Bir hafta yine kupon doldurdum fakat yatırmadım. Maçlar pazar günü bitince sakladığım kupona baktım. Gördüğüme önce inanamadım sonra hemen ağabeyimi çağırdım ve “Bilmişim,” dedim. Ağabeyim de baktı, evet, tam 13+1 bilmiştim. O zaman 13+1 bilen tam kazanmış sayılırdı. Kazanana iyi de para verilirdi. Tabii üzüldüm ama parayı alamadığıma değil sadece tüm sonuçları bildiğime dair kuponumun yayınlanmasını istediğimden. Bir yandan da çok sevinmiştim çünkü o hafta oynanan tüm maçların sonuçlarını doğru tahmin etmiştim. Aslına bakarsanız ilgilendiğim her spor dalında hedefim hep kazanmaktı ama para değil; takımları takip edip kazandıklarını görmek. O günden sonra da bir süre Spor toto oynamaya devam ettim, kuponu yine bazen yatırdım bazen yatırmadım ama sadece bir kez 13+1’i tutturdum.  Bir gün size, Avrupa’daki futbol takımlarını takip edip Avrupa ligine dair Spor toto oynadığım dönemleri de anlatırım.

Koyu Beşiktaşlıyım. Sınıftaki arkadaşlarım çoğunlukla Fenerbahçe takımını tutarlardı. Bana “Sen Kadıköy’de doğmuşsun, orada yaşıyorsun. Nasıl olur da Beşiktaş’ı tutarsın?” derlerdi. O dönemde Beşiktaş o kadar iyi oynuyordu ki sürekli lider olarak devam ediyordu. Şampiyon olmak için yeteri kadar güzel futbol sergiliyordu.

Ablam Galatasaraylı olduğunu söylerdi, ağabeyim ise Fenerbahçeliydi. Biz ağabeyim ve kardeşimle her hafta kimin kazanacağı konusunda önceden konuşur, tahminlerimizi birbirimizle paylaşırdık. Fakat en çok da bir Fenerbahçe hastası olan ağabeyimle futbol konusunda ayrıntılı konuşup değerlendirme yapardık. Babam, futbola çok uzaktı. Aslında ilgilenmesini isterdim çünkü babamla futbol hakkında konuşmayı çok isterdim.

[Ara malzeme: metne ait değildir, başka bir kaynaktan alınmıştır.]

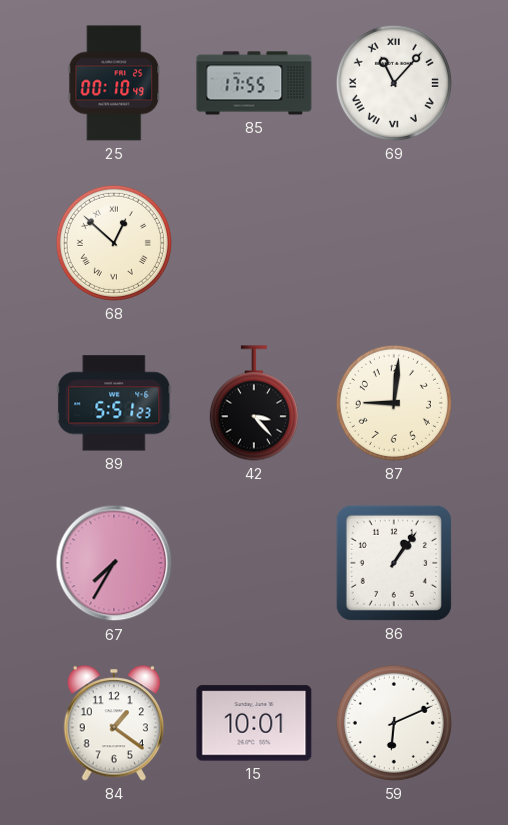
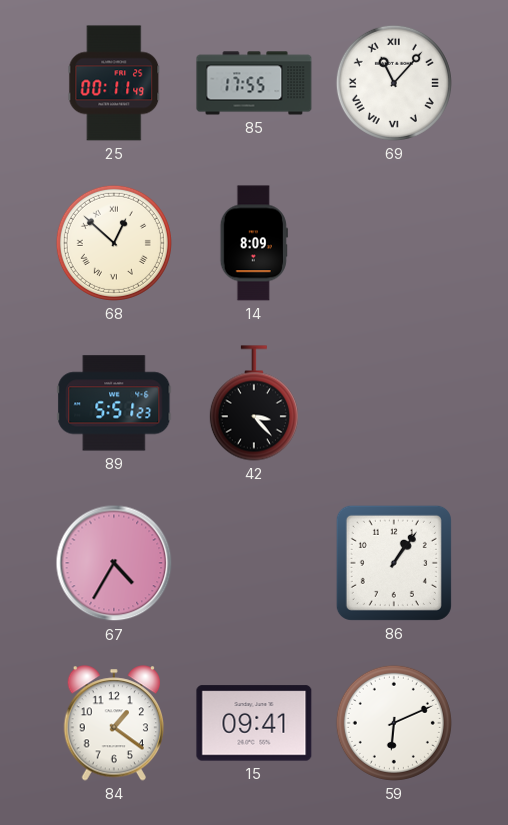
25: 00:10 -> 00:11
14: none -> 8:09
87: 9:01 -> none
67: 7:35 -> 4:35
15: 10:01 -> 09:41
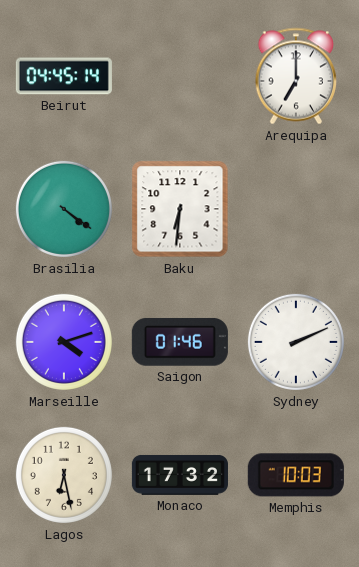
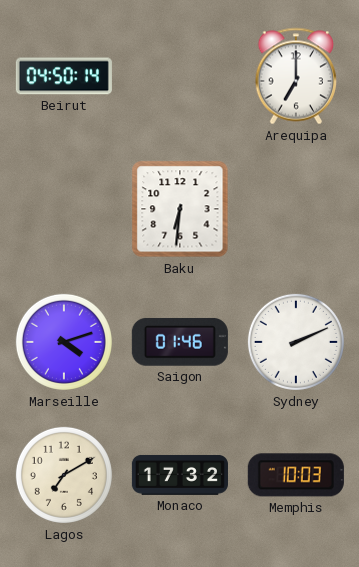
Beirut: 04:45 -> 04:50
Brasilia: 4:21 -> none
Lagos: 6:28 -> 7:10
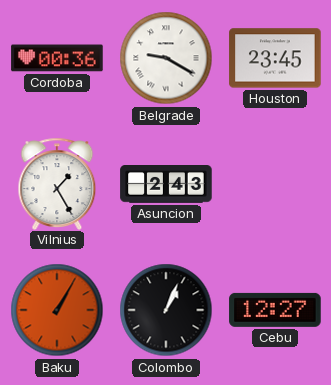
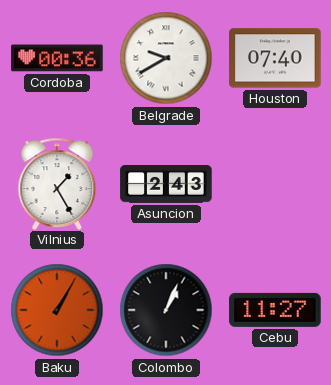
Belgrade: 9:20 -> 9:40
Houston: 23:45 -> 07:40
Cebu: 12:27 -> 11:27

Babamın aksine amcalarım futbola sıcaktı, o yüzden onlarla çok rahat konuşurduk. Fakat her konuda olduğu gibi futbolda da farklı düşünürdü ikisi de. Okulda velimiz olan ortanca amcam koyu Fenerbahçeli diğer amcam ise Galatasaraylıydı. İkisi bir araya gelip maç konuşmaya başladıklarında tuttukları takımların yanlışlarını söylemeden öyle bir savunmaya yaparlardı ki bilmeyen kardeş değil, rakip takımların yöneticisi olduklarını sanırdı. Aslında onların fanatikliği tuttukları takımın hatalarını görmemelerinden, hep haklı olduklarını düşünmelerinden kaynaklanıyordu. İşle ilgili meselelerde de öyleydiler. Hep kendilerini haklı görürlerdi.  Biri de “Hayır, ben haklı değilim bu konuda,” demezdi. Bu siyaset için de geçerliydi. Tuttukları partiye toz kondurmazlardı. İleri yaşlarda anladım, sporda da siyasette de ne kadar fanatik olduklarını.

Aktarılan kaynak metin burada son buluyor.